==== DATA PROVIDED
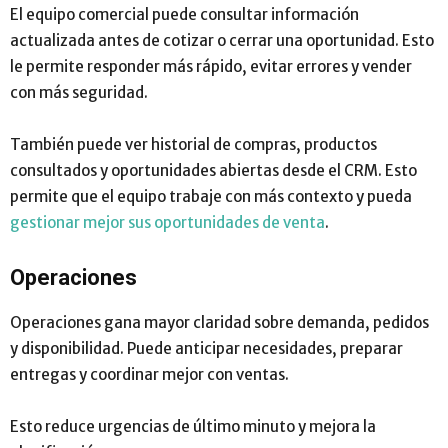
El equipo comercial puede consultar información
actualizada antes de cotizar o cerrar una oportunidad. Esto
le permite responder más rápido, evitar errores y vender
con más seguridad.
También puede ver historial de compras, productos
consultados y oportunidades abiertas desde el CRM. Esto
permite que el equipo trabaje con más contexto y pueda
gestionar mejor sus oportunidades de venta
.
Operaciones
Operaciones gana mayor claridad sobre demanda, pedidos
y disponibilidad. Puede anticipar necesidades, preparar
entregas y coordinar mejor con ventas.
Esto reduce urgencias de último minuto y mejora la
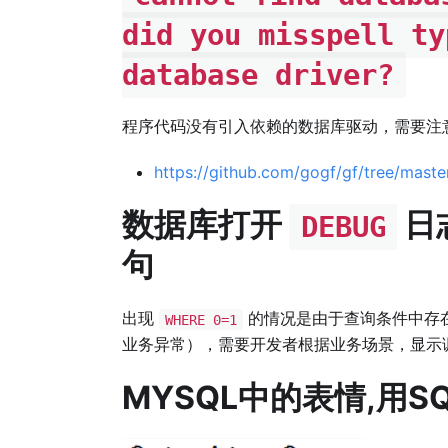
did you misspell ty
database driver?
程序代码没有引入依赖的数据库驱动，需要注
https://github.com/gogf/gf/tree/master
数据库打开
日
DEBUG
句
出现
的情况是由于查询条件中存
WHERE 0=1
业务异常），需要开发者根据业务场景，显示
MYSQL中的表情,用S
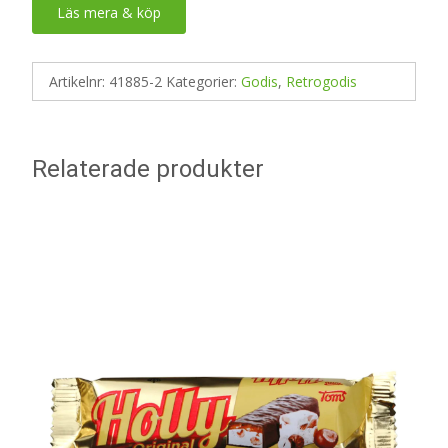
Läs mera & köp
Artikelnr:
41885-2
Kategorier:
Godis
,
Retrogodis
Relaterade produkter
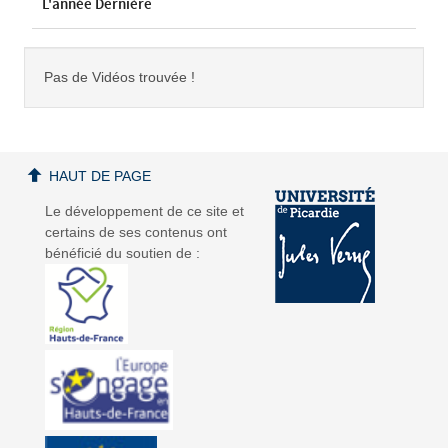
L'année Dernière
Pas de Vidéos trouvée !
HAUT DE PAGE
Le développement de ce site et
certains de ses contenus ont
bénéficié du soutien de :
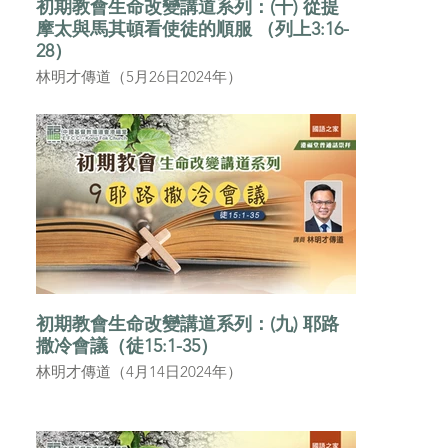
初期教會生命改變講道系列：(十) 從提
道系列
摩太與馬其頓看使徒的順服 （列上3:16-
28）
林明才傳道（5月26日2024年）
初期教會生命改變講道系列：(九) 耶路
撒冷會議（徒15:1-35）
林明才傳道（4月14日2024年）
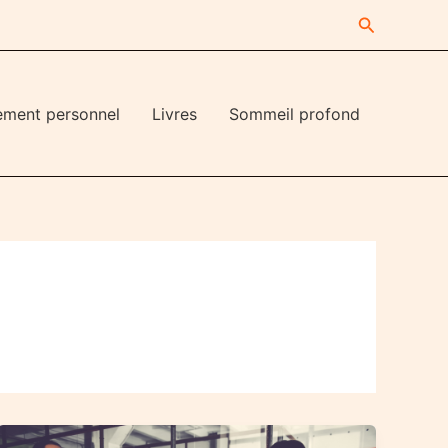
Recherche
ement personnel
Livres
Sommeil profond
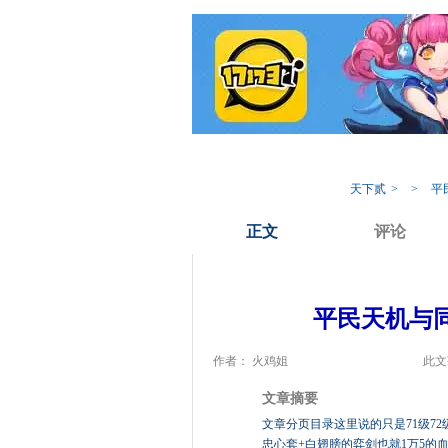
我的17173
专
天下贰
>
>
平
正文
评论
平民天机与
作者： 火鸡姐
此文
文章摘要
文章分页目录这里说的只是71级72级
忠心套+白翅膀的弈剑也就1万5的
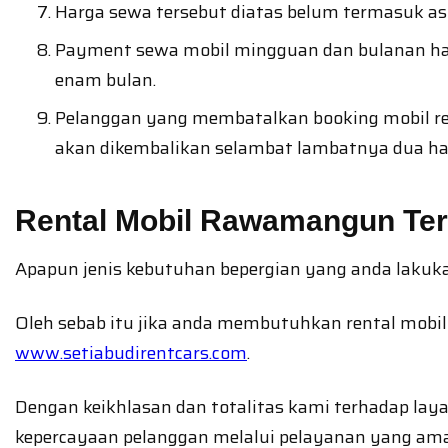
Harga sewa tersebut diatas belum termasuk asu
Payment sewa mobil mingguan dan bulanan hany
enam bulan.
Pelanggan yang membatalkan booking mobil ren
akan dikembalikan selambat lambatnya dua hari
Rental Mobil Rawamangun Ter
Apapun jenis kebutuhan bepergian yang anda lakuka
Oleh sebab itu jika anda membutuhkan rental mob
www.setiabudirentcars.com
.
Dengan keikhlasan dan totalitas kami terhadap lay
kepercayaan pelanggan melalui pelayanan yang a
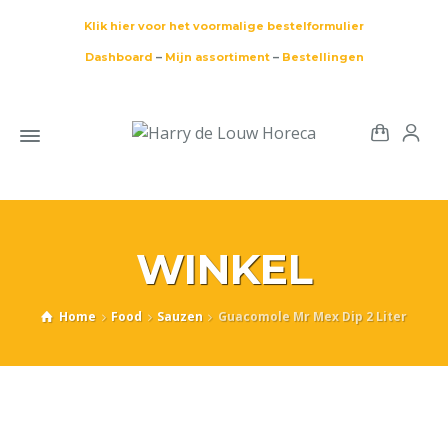
Klik hier voor het voormalige bestelformulier
Dashboard
–
Mijn assortiment
–
Bestellingen
WINKEL
Home
Food
Sauzen
Guacomole Mr Mex Dip 2 Liter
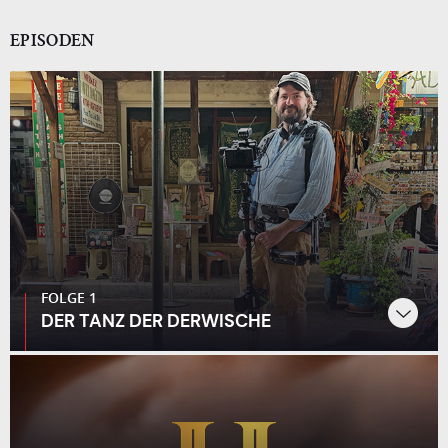
EPISODEN
FOLGE 1
DER TANZ DER DERWISCHE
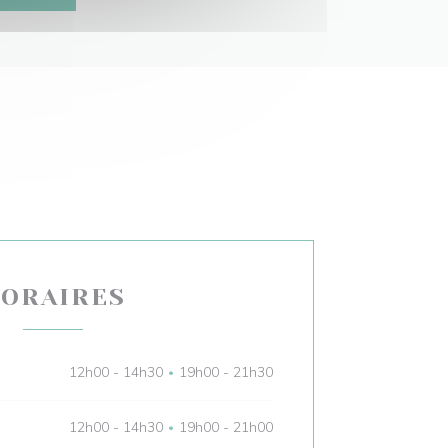
ORAIRES
12h00 - 14h30
19h00 - 21h30
•
12h00 - 14h30
19h00 - 21h00
•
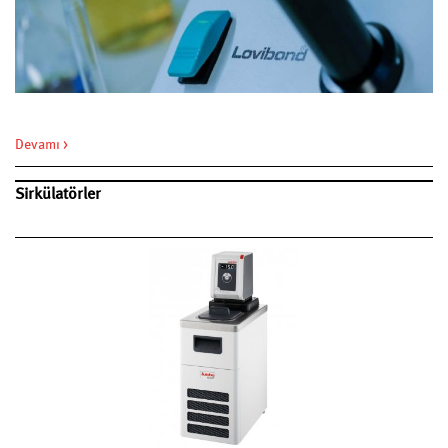
Devamı >
Sirkülatörler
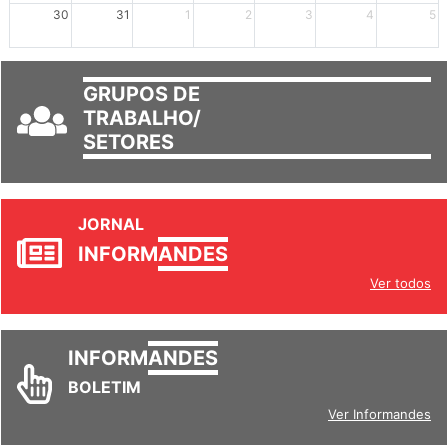
GRUPOS DE
TRABALHO/
SETORES
JORNAL
INFORM
ANDES
Ver todos
INFORM
ANDES
BOLETIM
Ver Informandes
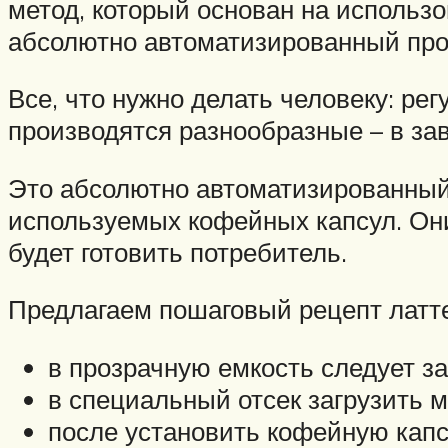
метод, который основан на использ
абсолютно автоматизированный пр
Все, что нужно делать человеку: р
производятся разнообразные – в зав
Это абсолютно автоматизированный 
используемых кофейных капсул. Они
будет готовить потребитель.
Предлагаем пошаговый рецепт латте
в прозрачную емкость следует за
в специальный отсек загрузить 
после установить кофейную капсу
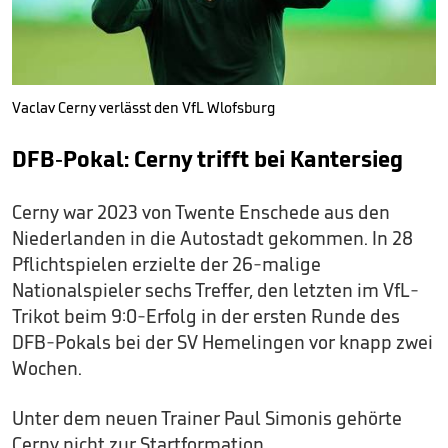
Vaclav Cerny verlässt den VfL Wlofsburg
DFB-Pokal: Cerny trifft bei Kantersieg
Cerny war 2023 von Twente Enschede aus den
Niederlanden in die Autostadt gekommen. In 28
Pflichtspielen erzielte der 26-malige
Nationalspieler sechs Treffer, den letzten im VfL-
Trikot beim 9:0-Erfolg in der ersten Runde des
DFB-Pokals bei der SV Hemelingen vor knapp zwei
Wochen.
Unter dem neuen Trainer Paul Simonis gehörte
Cerny nicht zur Startformation.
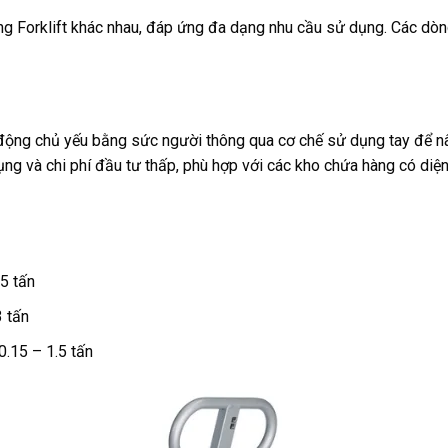
âng Forklift khác nhau, đáp ứng đa dạng nhu cầu sử dụng. Các dò
t động chủ yếu bằng sức người thông qua cơ chế sử dụng tay để n
dụng và chi phí đầu tư thấp, phù hợp với các kho chứa hàng có diện
 5 tấn
3 tấn
0.15 – 1.5 tấn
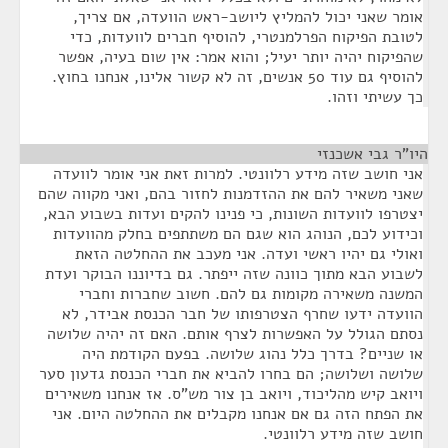
אומר שאני יכול להמליץ ליושב-ראש הוועדה, אם צריך,
לטובת הפיקוח הפרלמנטרי, להוסיף חברים לוועדות, כדי
שהפיקוח יהיה יותר יעיל; והוא אמר: אין שום בעיה, אפשר
להוסיף גם עוד 50 אנשים, זה לא קשור אלינו, אנחנו בחוץ.
כך עשיתי וזהו.
היו"ר גבי אשכנזי
¶
אני חושב שזה מידע רלוונטי. למרות זאת אני אומר לוועדה
שאני משאיר להם את ההזדמנות לחזור בהם, ואני מקווה שהם
יצטרפו לוועדות השונות, כי פנינו להקים ועדות בשבוע הבא,
וכידוע לכם, הנוהג הוא שגם הם משתתפים בחלק מהוועדות
ואולי גם יהיו ראשי ועדה. אני מעכב את ההחלטה הזאת
לשבוע הבא מתוך כוונה שזה ייפתר. גם בדיוננו הבוקר ועדת
המשנה משאירה מקומות גם להם. חשוב שחברות וחברי
הוועדה ידעו שחרף הצטרפותו של חבר הכנסת אבידר, לא
נסתם הגולל על האפשרות לצרף אותם. האם זה יהיה שלושה
או שניים? בדרך כלל נהוג שלושה. בפעם הקודמת היה
שלושה ושלושה; הם בחרו להביא את חברי הכנסת גדעון סער
ויואב קיש מהליכוד, ויואב בן צור מש"ס. אז אנחנו משאירים
את הפתח הזה גם אם אנחנו מקבלים את ההחלטה היום. אני
חושב שזה מידע רלוונטי.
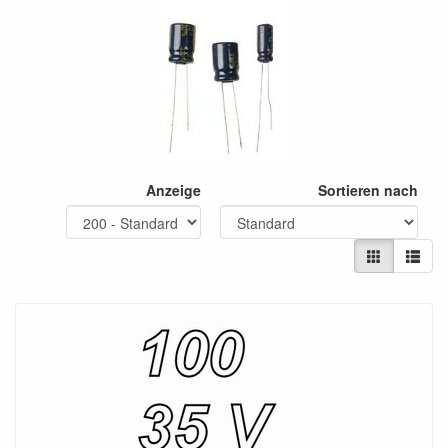
Anzeige
Sortieren nach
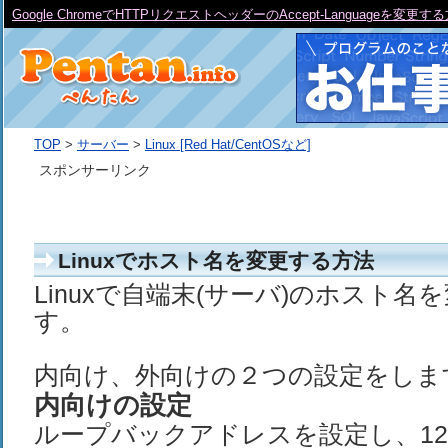
Google ChromeでHTTPリクエストヘッダーのAccept-Languageを変更す
TOP
>
サーバー
>
Linux [Red Hat/CentOSなど]
スポンサーリンク
Linuxでホスト名を変更する方法
Linuxで自端末(サーバ)のホスト名
す。
内向け、外向けの２つの設定をしま
内向けの設定
ループバックアドレスを設定し、127.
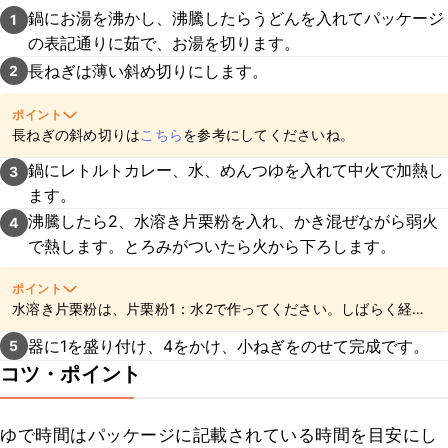
鍋にお湯を沸かし、沸騰したらうどんを入れてパッケージ
1
の表記通りに茹で、お湯を切ります。
長ねぎは薄い斜め切りにします。
2
ポイント
長ねぎの斜め切りは
こちら
を参考にしてくださいね。
鍋にレトルトカレー、水、めんつゆを入れて中火で加熱し
3
ます。
沸騰したら2、水溶き片栗粉を入れ、かき混ぜながら弱火
4
で熱します。とろみがついたら火から下ろします。
ポイント
水溶き片栗粉は、片栗粉1：水2で作ってください。しばらく経つ
と片栗粉が沈むので、加える前によく混ぜてくださいね。
器に1を盛り付け、4をかけ、小ねぎをのせて完成です。
5
コツ・ポイント
ゆで時間はパッケージに記載されている時間を目安にし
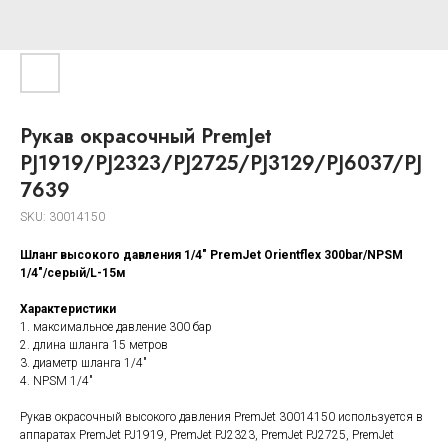
Рукав окрасочный PremJet
PJ1919/PJ2323/PJ2725/PJ3129/PJ6037/PJ
7639
SKU:
30014150
Шланг высокого давления 1/4" PremJet Orientflex 300bar/NPSM
1/4"/серый/L-15м
Характеристики
1. максимальное давление 300 бар
2. длина шланга 15 метров
3. диаметр шланга 1/4"
4. NPSM 1/4"
Рукав окрасочный высокого давления PremJet 30014150 используется в
аппаратах PremJet PJ1919, PremJet PJ2323, PremJet PJ2725, PremJet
========
Print an exact copy of the lines above, from the one containing "19h00 - 21h30" through the one containing "אני חושב שזה", and leave out the pictures.

- **OUTPUT OF THE EXERCISE**
19h00 - 21h30
•
12h00 - 14h30
19h00 - 21h00
•
Devamı >
Sirkülatörler
GRUPOS DE
TRABALHO/
SETORES
JORNAL
INFORM
ANDES
Ver todos
INFORM
ANDES
BOLETIM
Ver Informandes
метод, который основан на использ
абсолютно автоматизированный пр
Все, что нужно делать человеку: р
производятся разнообразные – в зав
Это абсолютно автоматизированный 
используемых кофейных капсул. Они
будет готовить потребитель.
Предлагаем пошаговый рецепт латте
в прозрачную емкость следует за
в специальный отсек загрузить 
после установить кофейную капсу
Vaclav Cerny verlässt den VfL Wlofsburg
DFB-Pokal: Cerny trifft bei Kantersieg
Cerny war 2023 von Twente Enschede aus den
Niederlanden in die Autostadt gekommen. In 28
Pflichtspielen erzielte der 26-malige
Nationalspieler sechs Treffer, den letzten im VfL-
Trikot beim 9:0-Erfolg in der ersten Runde des
DFB-Pokals bei der SV Hemelingen vor knapp zwei
Wochen.
Unter dem neuen Trainer Paul Simonis gehörte
Cerny nicht zur Startformation.
âng Forklift khác nhau, đáp ứng đa dạng nhu cầu sử dụng. Các dò
t động chủ yếu bằng sức người thông qua cơ chế sử dụng tay để n
dụng và chi phí đầu tư thấp, phù hợp với các kho chứa hàng có diện
 5 tấn
3 tấn
0.15 – 1.5 tấn
אומר שאני יכול להמליץ ליושב-ראש הוועדה, אם צריך,
לטובת הפיקוח הפרלמנטרי, להוסיף חברים לוועדות, כדי
שהפיקוח יהיה יותר יעיל; והוא אמר: אין שום בעיה, אפשר
להוסיף גם עוד 50 אנשים, זה לא קשור אלינו, אנחנו בחוץ.
כך עשיתי וזהו.
היו"ר גבי אשכנזי
¶
אני חושב שזה מידע רלוונטי. למרות זאת אני אומר לוועדה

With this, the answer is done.